** What you need to do **
In the entries below, find the line with "before death)." and the line with "spiritual life, extinguishes"; give again those lines and every line between them, exactly.

=======

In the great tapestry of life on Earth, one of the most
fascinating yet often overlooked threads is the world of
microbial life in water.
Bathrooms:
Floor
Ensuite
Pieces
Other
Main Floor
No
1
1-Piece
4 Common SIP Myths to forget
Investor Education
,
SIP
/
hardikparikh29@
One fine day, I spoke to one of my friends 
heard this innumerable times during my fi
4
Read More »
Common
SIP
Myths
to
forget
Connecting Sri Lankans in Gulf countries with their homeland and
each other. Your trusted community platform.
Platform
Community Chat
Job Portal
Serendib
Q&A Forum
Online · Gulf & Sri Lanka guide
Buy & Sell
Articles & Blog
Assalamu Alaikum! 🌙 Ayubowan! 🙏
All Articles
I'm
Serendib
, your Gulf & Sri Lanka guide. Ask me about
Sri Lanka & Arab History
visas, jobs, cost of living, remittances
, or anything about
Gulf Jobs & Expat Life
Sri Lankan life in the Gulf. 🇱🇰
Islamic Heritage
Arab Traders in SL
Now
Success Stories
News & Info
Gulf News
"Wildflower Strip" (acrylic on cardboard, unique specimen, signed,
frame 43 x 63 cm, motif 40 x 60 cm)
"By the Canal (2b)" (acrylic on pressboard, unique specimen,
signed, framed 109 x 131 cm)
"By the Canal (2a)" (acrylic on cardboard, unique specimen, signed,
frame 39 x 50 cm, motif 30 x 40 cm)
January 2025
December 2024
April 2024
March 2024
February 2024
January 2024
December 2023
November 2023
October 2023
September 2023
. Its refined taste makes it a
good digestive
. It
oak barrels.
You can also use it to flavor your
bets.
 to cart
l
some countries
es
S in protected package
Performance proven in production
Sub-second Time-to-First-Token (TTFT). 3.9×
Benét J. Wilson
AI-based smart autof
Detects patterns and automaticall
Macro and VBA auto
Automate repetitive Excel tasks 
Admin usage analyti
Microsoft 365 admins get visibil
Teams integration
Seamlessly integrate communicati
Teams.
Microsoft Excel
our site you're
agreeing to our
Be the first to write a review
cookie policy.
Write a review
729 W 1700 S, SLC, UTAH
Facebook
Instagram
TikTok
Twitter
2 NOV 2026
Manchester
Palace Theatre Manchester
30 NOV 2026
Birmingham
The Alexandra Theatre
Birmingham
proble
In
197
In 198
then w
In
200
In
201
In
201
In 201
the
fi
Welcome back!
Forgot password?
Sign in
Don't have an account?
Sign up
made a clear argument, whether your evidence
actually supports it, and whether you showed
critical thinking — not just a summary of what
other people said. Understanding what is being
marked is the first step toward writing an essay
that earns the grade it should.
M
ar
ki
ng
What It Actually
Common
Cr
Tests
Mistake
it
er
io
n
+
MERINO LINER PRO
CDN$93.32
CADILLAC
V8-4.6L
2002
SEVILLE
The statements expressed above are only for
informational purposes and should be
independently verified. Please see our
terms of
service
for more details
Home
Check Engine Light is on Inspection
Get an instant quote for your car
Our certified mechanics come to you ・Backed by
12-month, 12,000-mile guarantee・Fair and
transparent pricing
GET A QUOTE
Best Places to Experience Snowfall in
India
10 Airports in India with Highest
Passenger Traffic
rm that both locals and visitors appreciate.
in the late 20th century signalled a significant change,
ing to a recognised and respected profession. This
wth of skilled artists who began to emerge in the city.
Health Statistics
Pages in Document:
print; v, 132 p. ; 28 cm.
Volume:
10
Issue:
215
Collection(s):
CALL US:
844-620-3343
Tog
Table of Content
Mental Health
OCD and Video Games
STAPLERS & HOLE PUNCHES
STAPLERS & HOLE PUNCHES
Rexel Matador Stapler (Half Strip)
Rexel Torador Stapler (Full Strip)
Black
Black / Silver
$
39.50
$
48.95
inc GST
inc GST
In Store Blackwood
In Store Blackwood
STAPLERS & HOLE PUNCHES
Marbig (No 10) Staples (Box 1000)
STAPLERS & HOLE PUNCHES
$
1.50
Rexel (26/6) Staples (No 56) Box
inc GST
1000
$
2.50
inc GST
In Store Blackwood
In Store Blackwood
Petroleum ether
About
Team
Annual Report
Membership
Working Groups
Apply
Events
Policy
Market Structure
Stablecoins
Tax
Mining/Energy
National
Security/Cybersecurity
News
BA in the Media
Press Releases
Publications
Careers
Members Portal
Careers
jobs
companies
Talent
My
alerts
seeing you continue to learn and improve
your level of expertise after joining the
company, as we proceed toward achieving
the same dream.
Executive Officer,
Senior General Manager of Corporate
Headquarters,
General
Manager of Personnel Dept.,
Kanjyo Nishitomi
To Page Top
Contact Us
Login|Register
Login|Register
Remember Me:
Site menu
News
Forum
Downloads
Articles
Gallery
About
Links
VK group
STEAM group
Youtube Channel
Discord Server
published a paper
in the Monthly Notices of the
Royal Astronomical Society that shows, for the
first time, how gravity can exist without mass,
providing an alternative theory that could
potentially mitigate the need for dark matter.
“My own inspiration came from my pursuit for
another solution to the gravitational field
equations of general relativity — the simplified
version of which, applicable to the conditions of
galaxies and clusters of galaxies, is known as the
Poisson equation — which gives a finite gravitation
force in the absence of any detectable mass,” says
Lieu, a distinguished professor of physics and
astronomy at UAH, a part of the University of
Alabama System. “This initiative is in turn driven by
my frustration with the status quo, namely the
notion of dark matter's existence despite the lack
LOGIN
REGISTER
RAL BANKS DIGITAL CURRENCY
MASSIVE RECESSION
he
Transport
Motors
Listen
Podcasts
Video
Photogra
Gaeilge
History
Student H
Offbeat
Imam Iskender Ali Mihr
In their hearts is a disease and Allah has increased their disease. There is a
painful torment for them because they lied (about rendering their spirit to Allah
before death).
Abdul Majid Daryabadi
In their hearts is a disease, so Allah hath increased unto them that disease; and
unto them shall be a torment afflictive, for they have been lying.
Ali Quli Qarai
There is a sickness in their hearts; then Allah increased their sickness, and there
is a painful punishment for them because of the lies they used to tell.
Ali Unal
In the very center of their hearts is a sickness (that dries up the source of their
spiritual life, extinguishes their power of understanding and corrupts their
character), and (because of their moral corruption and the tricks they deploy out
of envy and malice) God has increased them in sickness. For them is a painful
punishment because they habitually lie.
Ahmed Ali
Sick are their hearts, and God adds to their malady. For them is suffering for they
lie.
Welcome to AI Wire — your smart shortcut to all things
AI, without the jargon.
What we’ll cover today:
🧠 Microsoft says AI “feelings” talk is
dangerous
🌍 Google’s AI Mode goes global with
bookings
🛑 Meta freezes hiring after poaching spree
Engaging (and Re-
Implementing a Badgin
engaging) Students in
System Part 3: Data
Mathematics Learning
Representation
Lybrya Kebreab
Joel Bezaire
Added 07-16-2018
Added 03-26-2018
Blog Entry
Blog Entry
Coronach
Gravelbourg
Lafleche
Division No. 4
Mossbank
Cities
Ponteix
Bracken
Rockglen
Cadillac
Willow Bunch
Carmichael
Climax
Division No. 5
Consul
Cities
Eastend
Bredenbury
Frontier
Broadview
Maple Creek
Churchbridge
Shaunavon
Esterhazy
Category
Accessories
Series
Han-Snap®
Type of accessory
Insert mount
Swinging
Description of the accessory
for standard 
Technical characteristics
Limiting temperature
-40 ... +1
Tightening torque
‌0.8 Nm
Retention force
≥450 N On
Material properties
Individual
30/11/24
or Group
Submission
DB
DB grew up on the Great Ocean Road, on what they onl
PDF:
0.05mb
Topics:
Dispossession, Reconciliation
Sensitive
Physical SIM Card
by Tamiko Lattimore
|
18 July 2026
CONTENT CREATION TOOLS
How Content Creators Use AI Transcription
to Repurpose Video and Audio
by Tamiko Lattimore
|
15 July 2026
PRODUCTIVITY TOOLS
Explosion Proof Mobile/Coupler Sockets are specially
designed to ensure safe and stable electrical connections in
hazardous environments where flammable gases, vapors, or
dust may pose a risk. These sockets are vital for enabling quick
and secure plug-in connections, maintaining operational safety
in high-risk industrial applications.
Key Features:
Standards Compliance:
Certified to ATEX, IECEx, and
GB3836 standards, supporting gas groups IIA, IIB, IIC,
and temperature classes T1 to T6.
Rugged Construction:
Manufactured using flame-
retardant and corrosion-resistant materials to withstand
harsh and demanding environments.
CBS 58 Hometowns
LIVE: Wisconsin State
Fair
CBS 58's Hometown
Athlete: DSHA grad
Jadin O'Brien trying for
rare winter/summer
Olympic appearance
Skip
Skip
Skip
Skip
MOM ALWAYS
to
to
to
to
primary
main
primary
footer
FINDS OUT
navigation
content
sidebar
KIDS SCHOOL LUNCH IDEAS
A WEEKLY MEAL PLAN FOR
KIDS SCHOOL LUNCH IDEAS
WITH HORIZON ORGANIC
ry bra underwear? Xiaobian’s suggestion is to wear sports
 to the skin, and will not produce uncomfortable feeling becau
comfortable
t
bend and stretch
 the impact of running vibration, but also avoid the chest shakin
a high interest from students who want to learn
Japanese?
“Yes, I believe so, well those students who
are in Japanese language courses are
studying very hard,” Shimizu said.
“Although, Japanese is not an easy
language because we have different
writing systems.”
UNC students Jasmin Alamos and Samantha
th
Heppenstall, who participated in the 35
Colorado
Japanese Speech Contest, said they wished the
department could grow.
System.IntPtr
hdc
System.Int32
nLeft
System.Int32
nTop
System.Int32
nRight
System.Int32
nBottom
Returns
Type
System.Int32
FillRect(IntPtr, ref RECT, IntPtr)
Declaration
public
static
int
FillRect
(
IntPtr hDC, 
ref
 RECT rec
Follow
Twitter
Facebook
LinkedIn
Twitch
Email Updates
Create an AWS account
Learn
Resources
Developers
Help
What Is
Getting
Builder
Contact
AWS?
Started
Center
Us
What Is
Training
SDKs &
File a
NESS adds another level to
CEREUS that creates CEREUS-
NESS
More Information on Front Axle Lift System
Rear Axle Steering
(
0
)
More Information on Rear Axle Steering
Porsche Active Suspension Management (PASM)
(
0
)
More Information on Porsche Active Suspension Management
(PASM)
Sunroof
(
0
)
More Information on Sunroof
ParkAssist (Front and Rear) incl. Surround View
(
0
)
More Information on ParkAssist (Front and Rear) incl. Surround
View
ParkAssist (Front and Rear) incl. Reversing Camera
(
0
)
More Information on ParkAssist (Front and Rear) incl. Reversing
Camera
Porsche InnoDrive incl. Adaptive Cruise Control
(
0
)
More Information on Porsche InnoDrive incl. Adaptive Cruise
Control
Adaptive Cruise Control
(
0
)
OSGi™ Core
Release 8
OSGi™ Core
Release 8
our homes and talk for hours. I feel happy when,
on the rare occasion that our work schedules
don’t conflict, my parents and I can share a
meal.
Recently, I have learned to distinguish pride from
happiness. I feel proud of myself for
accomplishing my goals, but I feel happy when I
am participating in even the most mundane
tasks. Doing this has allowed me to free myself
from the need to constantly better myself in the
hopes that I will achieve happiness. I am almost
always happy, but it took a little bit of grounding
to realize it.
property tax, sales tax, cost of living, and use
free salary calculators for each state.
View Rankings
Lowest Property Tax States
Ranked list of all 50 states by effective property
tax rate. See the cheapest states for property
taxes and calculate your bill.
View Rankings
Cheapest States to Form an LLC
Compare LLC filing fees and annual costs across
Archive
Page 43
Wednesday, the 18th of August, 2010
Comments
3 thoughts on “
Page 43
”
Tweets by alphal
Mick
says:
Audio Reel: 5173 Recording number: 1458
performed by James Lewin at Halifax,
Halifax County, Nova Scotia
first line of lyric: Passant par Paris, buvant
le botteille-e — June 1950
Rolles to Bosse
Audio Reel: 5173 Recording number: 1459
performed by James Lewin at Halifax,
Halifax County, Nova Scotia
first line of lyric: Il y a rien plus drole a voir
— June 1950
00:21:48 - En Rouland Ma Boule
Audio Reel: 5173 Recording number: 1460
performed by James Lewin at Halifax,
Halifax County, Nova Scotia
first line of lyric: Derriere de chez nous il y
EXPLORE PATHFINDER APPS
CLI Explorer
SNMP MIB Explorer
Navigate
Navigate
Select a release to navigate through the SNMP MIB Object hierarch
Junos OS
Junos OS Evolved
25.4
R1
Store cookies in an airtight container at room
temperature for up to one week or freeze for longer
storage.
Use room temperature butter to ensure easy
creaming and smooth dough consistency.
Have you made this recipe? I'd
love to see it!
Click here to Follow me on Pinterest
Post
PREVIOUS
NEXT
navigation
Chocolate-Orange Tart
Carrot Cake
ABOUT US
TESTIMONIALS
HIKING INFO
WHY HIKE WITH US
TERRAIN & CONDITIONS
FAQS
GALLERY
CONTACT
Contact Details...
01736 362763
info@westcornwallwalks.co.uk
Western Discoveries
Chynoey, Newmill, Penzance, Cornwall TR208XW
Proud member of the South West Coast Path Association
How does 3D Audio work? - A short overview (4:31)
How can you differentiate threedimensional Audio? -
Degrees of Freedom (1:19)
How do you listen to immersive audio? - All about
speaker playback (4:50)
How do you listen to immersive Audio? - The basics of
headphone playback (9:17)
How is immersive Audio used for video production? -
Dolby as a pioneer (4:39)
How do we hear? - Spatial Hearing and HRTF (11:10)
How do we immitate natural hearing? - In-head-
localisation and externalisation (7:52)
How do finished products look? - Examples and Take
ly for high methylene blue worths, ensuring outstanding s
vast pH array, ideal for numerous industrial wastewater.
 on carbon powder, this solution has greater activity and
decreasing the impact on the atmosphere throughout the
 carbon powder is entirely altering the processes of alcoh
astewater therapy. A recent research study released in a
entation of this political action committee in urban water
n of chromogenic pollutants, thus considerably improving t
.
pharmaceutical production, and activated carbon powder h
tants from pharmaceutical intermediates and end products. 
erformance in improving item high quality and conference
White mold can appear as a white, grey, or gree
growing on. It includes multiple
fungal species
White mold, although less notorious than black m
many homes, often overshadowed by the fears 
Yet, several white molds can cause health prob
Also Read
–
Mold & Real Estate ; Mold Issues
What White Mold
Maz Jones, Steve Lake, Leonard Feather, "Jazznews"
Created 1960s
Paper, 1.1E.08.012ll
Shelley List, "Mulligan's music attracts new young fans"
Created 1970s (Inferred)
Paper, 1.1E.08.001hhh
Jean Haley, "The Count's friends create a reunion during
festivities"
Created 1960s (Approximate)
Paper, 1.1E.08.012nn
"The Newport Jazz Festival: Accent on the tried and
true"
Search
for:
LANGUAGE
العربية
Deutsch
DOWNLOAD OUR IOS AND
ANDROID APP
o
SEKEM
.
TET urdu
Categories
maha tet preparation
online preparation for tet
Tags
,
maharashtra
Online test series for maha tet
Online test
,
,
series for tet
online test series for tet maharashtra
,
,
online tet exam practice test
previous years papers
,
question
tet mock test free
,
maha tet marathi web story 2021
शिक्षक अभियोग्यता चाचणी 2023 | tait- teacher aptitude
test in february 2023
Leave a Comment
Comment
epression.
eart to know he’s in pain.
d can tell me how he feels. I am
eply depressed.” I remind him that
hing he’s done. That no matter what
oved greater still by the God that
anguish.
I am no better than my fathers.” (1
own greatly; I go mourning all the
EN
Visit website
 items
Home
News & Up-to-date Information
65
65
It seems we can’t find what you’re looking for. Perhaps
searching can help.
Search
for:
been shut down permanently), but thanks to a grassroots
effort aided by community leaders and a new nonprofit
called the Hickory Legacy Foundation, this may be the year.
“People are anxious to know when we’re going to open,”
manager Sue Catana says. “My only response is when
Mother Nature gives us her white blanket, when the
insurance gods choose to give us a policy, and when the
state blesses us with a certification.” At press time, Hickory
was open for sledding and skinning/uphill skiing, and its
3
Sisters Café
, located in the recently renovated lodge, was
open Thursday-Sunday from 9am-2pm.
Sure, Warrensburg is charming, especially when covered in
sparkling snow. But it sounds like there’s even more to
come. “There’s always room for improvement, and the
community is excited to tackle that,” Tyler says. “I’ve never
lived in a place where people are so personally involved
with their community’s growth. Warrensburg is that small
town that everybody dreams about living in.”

=======

** Output of the exercise **
before death).
Abdul Majid Daryabadi
In their hearts is a disease, so Allah hath increased unto them that disease; and
unto them shall be a torment afflictive, for they have been lying.
Ali Quli Qarai
There is a sickness in their hearts; then Allah increased their sickness, and there
is a painful punishment for them because of the lies they used to tell.
Ali Unal
In the very center of their hearts is a sickness (that dries up the source of their
spiritual life, extinguishes their power of understanding and corrupts their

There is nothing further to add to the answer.